Highlights from Voices From the Field II: Reflections on Comprehensive Community Change, by Anne C. Kubisch, Patricia Auspos, Prudence Brown, Robert Chaskin, Karen Fulbright-Anderson, and Ralph Hamilton. Washington, D.C.: Aspen Institute.
Community capacity: the interaction of human capital, organizational resources, and social capital existing within a given community that can be leveraged to solve collective problems and improve or maintain the well-being of that community. It may operate through informal social processes and/or organized efforts by individuals, organizations and social networks. (Chaskin, Brown, Venkatesh & Vidal, 2001).
The key features of communities with capacity are a sense of community among residents, a commitment by residents to organize and act to improve the community, an ability to act to solve problems, and access to resources within and beyond the community.
Because residents are the core of a community’s assets, they represent the first level in the ecology of community change. As both agents and beneficiaries of community change, they can play a central role in shaping, implementing, and sustaining the change agenda. In many low-income communities, however, residents lack opportunities and support for those roles. Efforts by recent community-change ventures to increase residents’ capacity involve developing them as leaders, creating social connections, and organizing people to participate in change.

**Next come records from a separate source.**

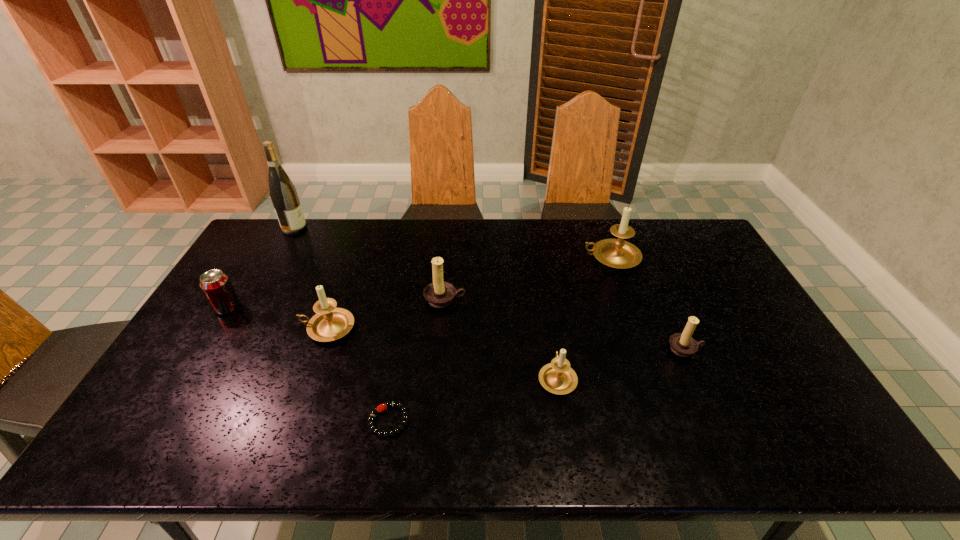 Select which object appears as the sixth closest to the nearest candle holder. Please provide its 2D coordinates. Your answer should be formatted as a tuple, i.e. [(x, y)], where the tuple contains the x and y coordinates of a point satisfying the conditions above.

[(216, 286)]

You are a GUI agent. You are given a task and a screenshot of the screen. Output one action in this format:
    pyautogui.click(x=<x>, y=<y>)
    Task: Click on the object that is the second closest to the smaller brown candle holder
    
    Given the screenshot: What is the action you would take?
    pyautogui.click(x=617, y=253)

Select which candle holder is the closest to the leftmost candle holder. Please provide its 2D coordinates. Your answer should be formatted as a tuple, i.e. [(x, y)], where the tuple contains the x and y coordinates of a point satisfying the conditions above.

[(439, 294)]

Select which candle holder is the fifth closest to the tallest object. Please provide its 2D coordinates. Your answer should be formatted as a tuple, i.e. [(x, y)], where the tuple contains the x and y coordinates of a point satisfying the conditions above.

[(682, 344)]

You are a GUI agent. You are given a task and a screenshot of the screen. Output one action in this format:
    pyautogui.click(x=<x>, y=<y>)
    Task: Click on the closest beige candle holder relative to the farthest candle holder
    The width and height of the screenshot is (960, 540).
    Given the screenshot: What is the action you would take?
    pyautogui.click(x=557, y=377)

Point out which beige candle holder is positioned as the second nearest to the soda can. Please provide its 2D coordinates. Your answer should be formatted as a tuple, i.e. [(x, y)], where the tuple contains the x and y coordinates of a point satisfying the conditions above.

[(557, 377)]

What are the coordinates of `free space that satisfies the following two spatial constraints: 1. on the wick of the bigger brown candle holder; 2. with a handle on the side of the leftmost candle holder` in the screenshot? It's located at (443, 328).

Identify the location of free region that satisfies the following two spatial constraints: 1. with a handle on the side of the second farthest beige candle holder; 2. on the right side of the nearest object. Image resolution: width=960 pixels, height=540 pixels. (296, 421).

Our definition and discussion of leadership development draws heavily from a recent publication on community capacity (Chaskin, Brown,Venkatesh & Vidal, 2001), which describes the following characteristics: [Leadership development] attempts to engage the participation and commitment of current and potential leaders, provide them with opportunities for building skills, connect them to new information and resources, enlarge their perspectives on their community and how it might change, and help them create new relationships.

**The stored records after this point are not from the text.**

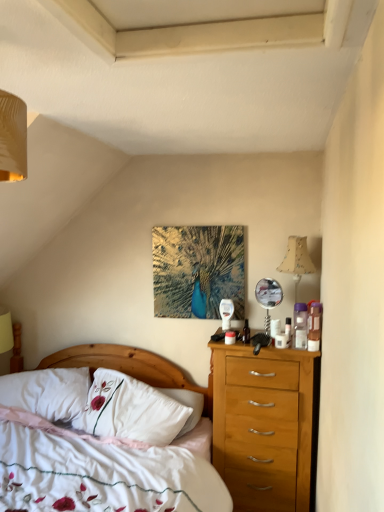 What do you see at coordinates (297, 260) in the screenshot? The image size is (384, 512). I see `beige fabric lampshade at right` at bounding box center [297, 260].

Identify the location of metallic peacock art at center. This screenshot has width=384, height=512. (198, 270).

The width and height of the screenshot is (384, 512). Identify the location of white soft pillow at lower left, the second pillow viewed from the right. (48, 393).

Is metallic peacock art at center at the back of beige fabric lampshade at right?

No, beige fabric lampshade at right's orientation is not away from metallic peacock art at center.

Are beige fabric lampshade at right and metallic peacock art at center making contact?

beige fabric lampshade at right and metallic peacock art at center are not in contact.

Is point (302, 264) behind point (187, 289)?

No, it is not.

This screenshot has height=512, width=384. I want to click on lamp that appears below the metallic peacock art at center (from the image's perspective), so click(x=297, y=260).

Is white soft pillow at lower left, the second pillow viewed from the right, aimed at white cotton bed at center?

Yes.

Which is behind, point (19, 395) or point (137, 467)?

The point (19, 395) is farther from the camera.

Is the position of white soft pillow at lower left, the second pillow viewed from the right, more distant than that of white cotton bed at center?

Yes, the depth of white soft pillow at lower left, the second pillow viewed from the right, is greater than that of white cotton bed at center.

From a real-world perspective, who is located higher, white soft pillow at lower left, which is the first pillow in left-to-right order, or white cotton bed at center?

white soft pillow at lower left, which is the first pillow in left-to-right order.

From the image's perspective, would you say white soft pillow at lower left, which is the first pillow in left-to-right order, is shown under metallic peacock art at center?

Indeed, from the image's perspective, white soft pillow at lower left, which is the first pillow in left-to-right order, is shown beneath metallic peacock art at center.

Could you tell me if white soft pillow at lower left, the second pillow viewed from the right, is turned towards metallic peacock art at center?

No, white soft pillow at lower left, the second pillow viewed from the right, is not aimed at metallic peacock art at center.

Based on their sizes in the image, would you say white soft pillow at lower left, which is the first pillow in left-to-right order, is bigger or smaller than metallic peacock art at center?

white soft pillow at lower left, which is the first pillow in left-to-right order, is bigger than metallic peacock art at center.

From the picture: Is white soft pillow at lower left, the second pillow viewed from the right, wider than metallic peacock art at center?

Indeed, white soft pillow at lower left, the second pillow viewed from the right, has a greater width compared to metallic peacock art at center.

Methods range from formal training programs, which convey information or develop particular skills, to on-the-job training in which participants become members of boards or planning teams, serve in apprenticeships or co-staffing positions, and receive coaching or other training that prepares them to assume new roles. These approaches can be used to cultivate individual leaders or cadres of individuals who can participate in any stage of the community-change process: developing the overall vision, creating the plan for change, performing activities to implement the plan, tracking progress, and spreading the news about results.